What is a flatfoot?
Pes planus or a flatfoot is characterised by a flattened arch with the foot pointed more outwards and/or pronated. Children gradually develop the arch of their feet as they grow older. A proportion of the normal adult population can continue to have flatfeet due to their genetic predisposition or a tarsal coalition (an abnormal persistent connection between bones in the foot), or be associated with an accessory navicular (an extra bone on the inner side of the foot near their arch) which are often asymptomatic. This is in contrast to an adult-acquired flatfoot which can occur as a result of tibialis posterior tendon dysfunction, arthritis, injury to the Lisfranc joint or Charcot arthropathy. A flatfoot deformity can progress over time and predispose to early hind-midfoot joint degeneration.
What are common symptoms associated with a flatfoot?
The tibialis posterior tendon is important in maintaining the arch and stabilising the foot during standing and walking. Degeneration or injury to this tendon can cause pain and swelling over the inner aspect of the hindfoot and ankle, and eventually become weak and lead to a flatfoot. In addition to flattening of the arch of their foot over time, patients may report further pain on the outside of their hindfoot and below their ankle due to subfibular impingement from their worsening flatfoot deformity. Arthritis or injury to the tarsometatarsal joints (Lisfranc joint) can result in instability of the midfoot and also cause pes planus. The usual aetiology of a Charcot foot is diabetic neuropathy which can lead to collapse of the midfoot with issues arising from progressive arthritis, deformity and pressure areas.
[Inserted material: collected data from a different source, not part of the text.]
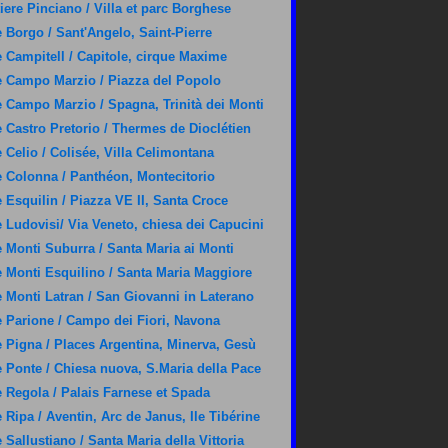
iere Pinciano / Villa et parc Borghese
 Borgo / Sant'Angelo, Saint-Pierre
 Campitell / Capitole, cirque Maxime
 Campo Marzio / Piazza del Popolo
 Campo Marzio / Spagna, Trinità dei Monti
 Castro Pretorio / Thermes de Dioclétien
 Celio / Colisée, Villa Celimontana
 Colonna / Panthéon, Montecitorio
 Esquilin / Piazza VE II, Santa Croce
 Ludovisi/ Via Veneto, chiesa dei Capucini
 Monti Suburra / Santa Maria ai Monti
 Monti Esquilino / Santa Maria Maggiore
 Monti Latran / San Giovanni in Laterano
 Parione / Campo dei Fiori, Navona
 Pigna / Places Argentina, Minerva, Gesù
 Ponte / Chiesa nuova, S.Maria della Pace
 Regola / Palais Farnese et Spada
 Ripa / Aventin, Arc de Janus, Ile Tibérine
 Sallustiano / Santa Maria della Vittoria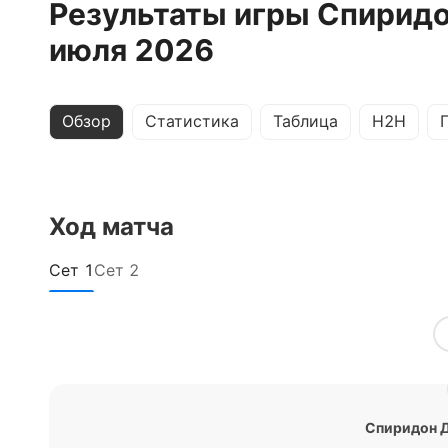
Результаты игры Спиридо
июля 2026
Обзор
Статистика
Таблица
H2H
Ход матча
Сет
1
Сет
2
Спиридон Д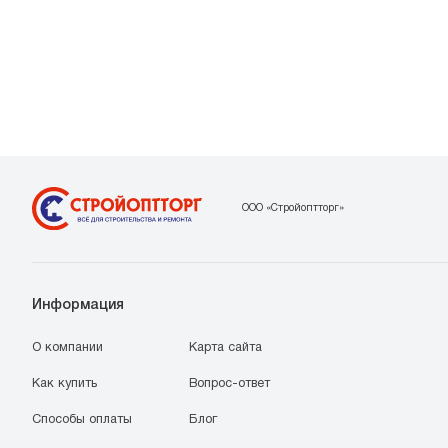
ООО «Стройоптторг»
Информация
О компании
Карта сайта
Как купить
Вопрос-ответ
Способы оплаты
Блог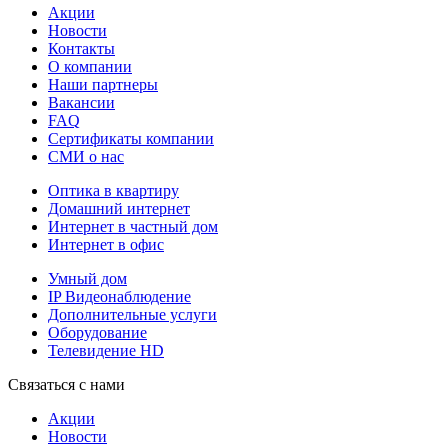
Акции
Новости
Контакты
О компании
Наши партнеры
Вакансии
FAQ
Сертификаты компании
СМИ о нас
Оптика в квартиру
Домашний интернет
Интернет в частный дом
Интернет в офис
Умный дом
IP Видеонаблюдение
Дополнительные услуги
Оборудование
Телевидение HD
Связаться с нами
Акции
Новости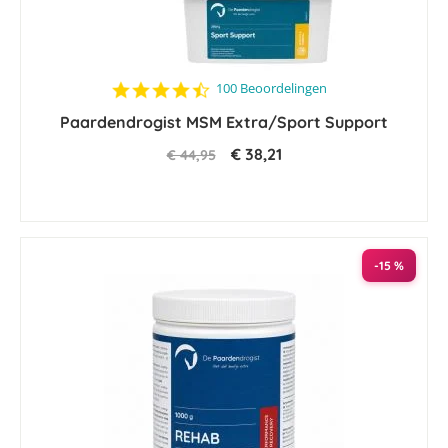
4.4
100 Beoordelingen
star
Paardendrogist MSM Extra/Sport Support
rating
€ 38,21
€ 44,95
-15 %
How can a flatfoot be managed?
The management options for a symptomatic flatfoot are guided by whether the deformity is flexible or fixed. Non-operative management strategies include wearing cushioned stiff or rocker sole shoes with medial arch support, using medial arch support orthotics, losing and maintaining a healthy weight, activity modification by avoiding activities which aggravate your symptoms and by preferencing low impact-loading activities for exercise/recreation in the long term, such as swimming, cycling and Pilates, simple over-the-counter oral analgesia and/or oral/topical anti-inflammatory medication if not contraindicated as required, and/or an ultrasound-guided corticosteroid and local anaesthetic injection to the sinus tarsi for subfibular impingement. Patients may also benefit from physical therapy or prehabilitation focusing on calf, ankle and foot range of motion and stretching exercises, and general conditioning and strengthening of their lower limbs to optimise their pre-operative baseline, including exercising in the swimming pool or doing hydrotherapy.
What are the surgical treatment options for a symptomatic flatfoot?
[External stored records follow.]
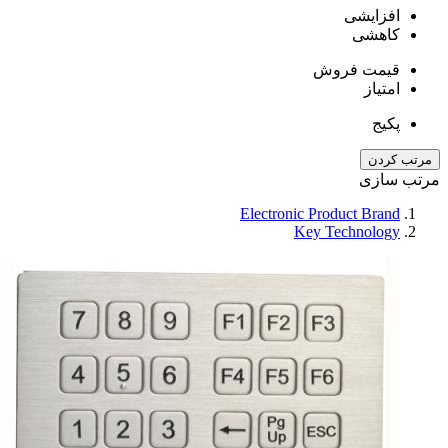
افزایشی
کاهشی
قیمت فروش
امتیاز
پکیج
مرتب کردن
مرتب سازی
Electronic Product Brand
Key Technology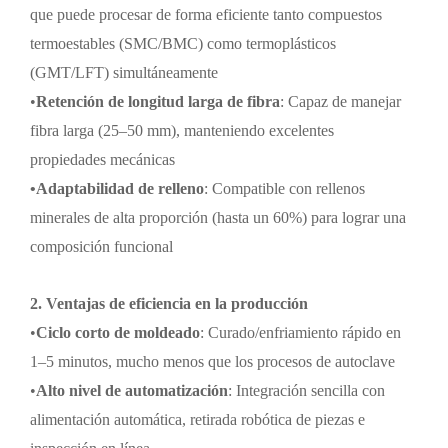
que puede procesar de forma eficiente tanto compuestos
termoestables (SMC/BMC) como termoplásticos
(GMT/LFT) simultáneamente
•
Retención de longitud larga de fibra
: Capaz de manejar
fibra larga (25
–
50 mm), manteniendo excelentes
propiedades mecánicas
•
Adaptabilidad de relleno
: Compatible con rellenos
minerales de alta proporción (hasta un 60%) para lograr una
composición funcional
2. Ventajas de eficiencia en la producción
•
Ciclo corto de moldeado
: Curado/enfriamiento rápido en
1
–
5 minutos, mucho menos que los procesos de autoclave
•
Alto nivel de automatización
: Integración sencilla con
alimentación automática, retirada robótica de piezas e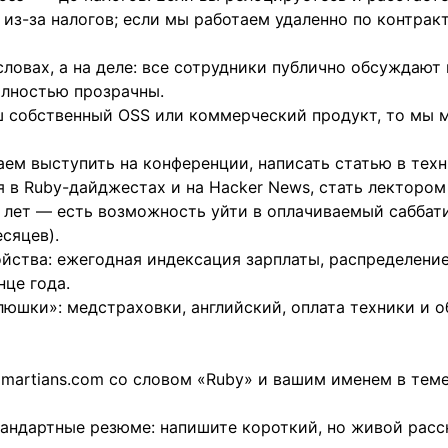
 из-за налогов; если мы работаем удаленно по контрак
словах, а на деле: все сотрудники публично обсуждаю
олностью прозрачны.
аш собственный OSS или коммерческий продукт, то мы
аем выступить на конференции, написать статью в техн
 в Ruby-дайджестах и на Hacker News, стать лектором н
 лет — есть возможность уйти в оплачиваемый саббати
сяцев).
йства: ежегодная индексация зарплаты, распределени
це года.
люшки»: медстраховки, английский, оплата техники и об
martians.com
со словом «Ruby» и вашим именем в теме
андартные резюме: напишите короткий, но живой расск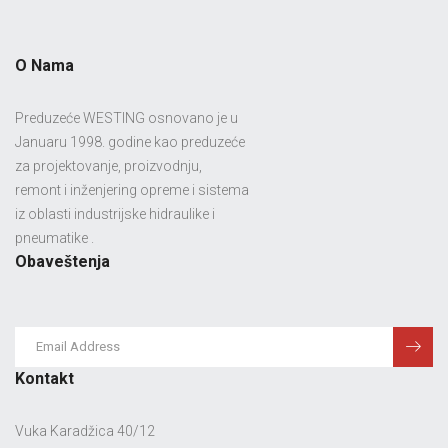
O Nama
Preduzeće WESTING osnovano je u
Januaru 1998. godine kao preduzeće
za projektovanje, proizvodnju,
remont i inženjering opreme i sistema
iz oblasti industrijske hidraulike i
pneumatike .
Obaveštenja
Kontakt
Vuka Karadžica 40/12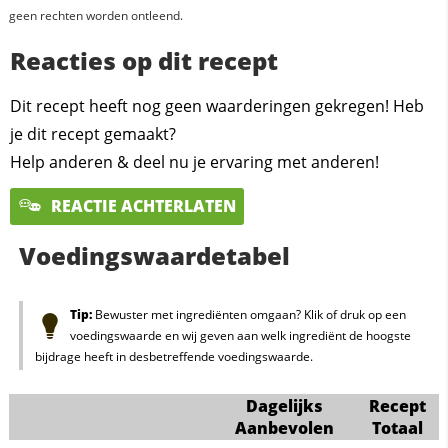
geen rechten worden ontleend.
Reacties op dit recept
Dit recept heeft nog geen waarderingen gekregen! Heb
je dit recept gemaakt?
Help anderen & deel nu je ervaring met anderen!
REACTIE ACHTERLATEN
Voedingswaardetabel
Tip:
Bewuster met ingrediënten omgaan? Klik of druk op een
voedingswaarde en wij geven aan welk ingrediënt de hoogste
bijdrage heeft in desbetreffende voedingswaarde.
Dagelijks
Recept
Aanbevolen
Totaal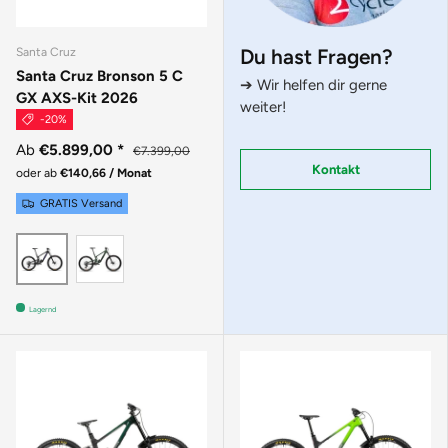
Du hast Fragen?
Santa Cruz
Santa Cruz Bronson 5 C
➔ Wir helfen dir gerne
GX AXS-Kit 2026
weiter!
-20%
Ab
€5.899,00
*
€7.399,00
Kontakt
oder ab
€140,66 / Monat
GRATIS Versand
MATTE POBLANO GREEN
GLOSS CARBON
Lagernd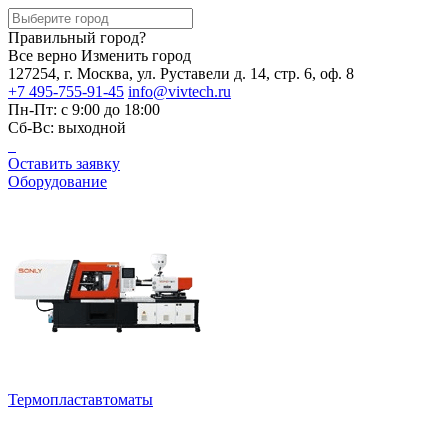
Правильный город?
Все верно
Изменить город
127254, г. Москва, ул. Руставели д. 14, стр. 6, оф. 8
+7 495-755-91-45
info@vivtech.ru
Пн-Пт: с 9:00 до 18:00
Сб-Вс: выходной
Оставить заявку
Оборудование
Термопластавтоматы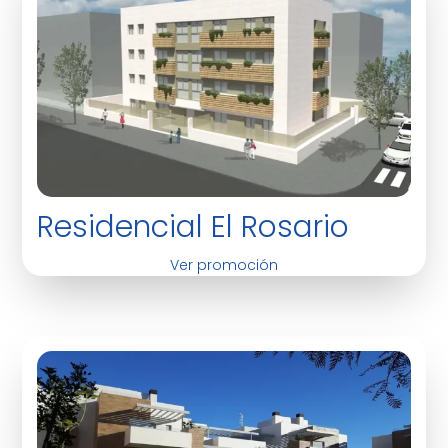
Residencial El Rosario
Ver promoción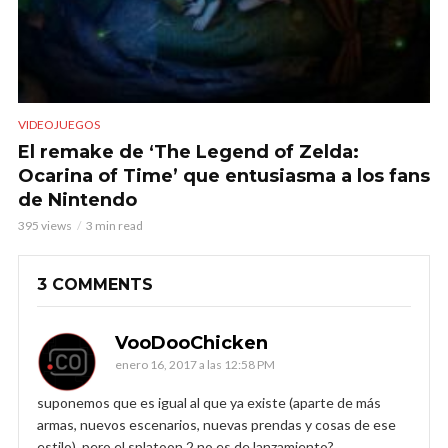
VIDEOJUEGOS
El remake de ‘The Legend of Zelda:
Ocarina of Time’ que entusiasma a los fans
de Nintendo
395 views
3 min read
3 COMMENTS
VooDooChicken
enero 16, 2017 a las 12:58 PM
suponemos que es igual al que ya existe (aparte de más
armas, nuevos escenarios, nuevas prendas y cosas de ese
estilo), pero el splatoon 2 no es de lanzamiento?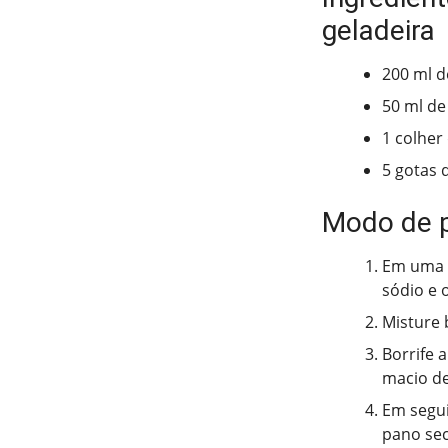
geladeira
200 ml 
50 ml de
1 colher
5 gotas 
Modo de 
Em uma t
sódio e 
Misture 
Borrife a
macio de
Em segui
pano sec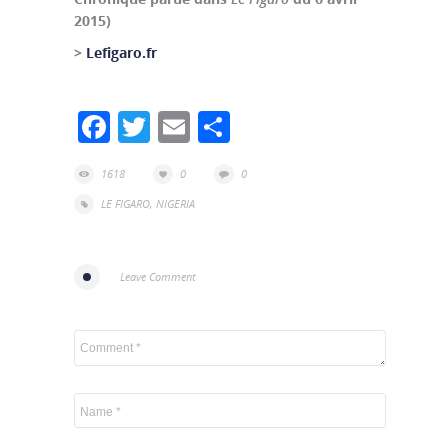
2015)
>
Lefigaro.fr
Facebook
Twitter
Email
Partager
1618
0
0
LE FIGARO
,
NIGERIA
Leave Comment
For patients with a corrigible deformity, a flatfoot reconstruction involving a combination of bony and soft tissue joint-preserving procedures can be considered. This typically includes cutting or performing osteotomies of the heel bone (calcaneum) and in the midfoot (usually a posterior calcaneal medial shift, Evans and Cotton osteotomy) to improve the alignment of the hindfoot and forefoot, and doing a tendon transfer of the flexor digitorum longus to augment the weakened tibialis posterior tendon. Patients who have an advanced or fixed pes planus deformity with secondary arthritis may require more invasive and definitive surgical intervention in the form of a corrective arthrodesis or fusion of the hindfoot joints. This is less preferred to the aforementioned reconstructive option, because the hindfoot is made permanently stiff with a fusion.
What is the recovery after a flatfoot reconstruction?
After your flatfoot reconstruction, you will be non-weight-bearing through your operated foot for 6 weeks, and can then gradually progress from partial to full weight-bearing over another 6 weeks. You will be immobilised in a below-knee plaster backslab/fibreglass cast for 6 weeks, and can then transition to a CAM boot with a medial arch support orthotic. You will need to wear your CAM boot when ambulating only for this subsequent 6 weeks. For most patients, it will take 2-3 weeks for your wounds to heal, 4-5 months for your corrective osteotomies to unite and tendon transfer to regain its functional strength, 6-7 months before you are reasonably comfortable walking in normal shoes with medial arch support orthotics, and at least 12 months for the swelling in your foot to subside and for full recovery to your new baseline level. The risk of recurrence of a flatfoot deformity after a reconstruction can be reduced by being diligent with supportive footwear, medial arch support orthotics and maintaining a healthy weight.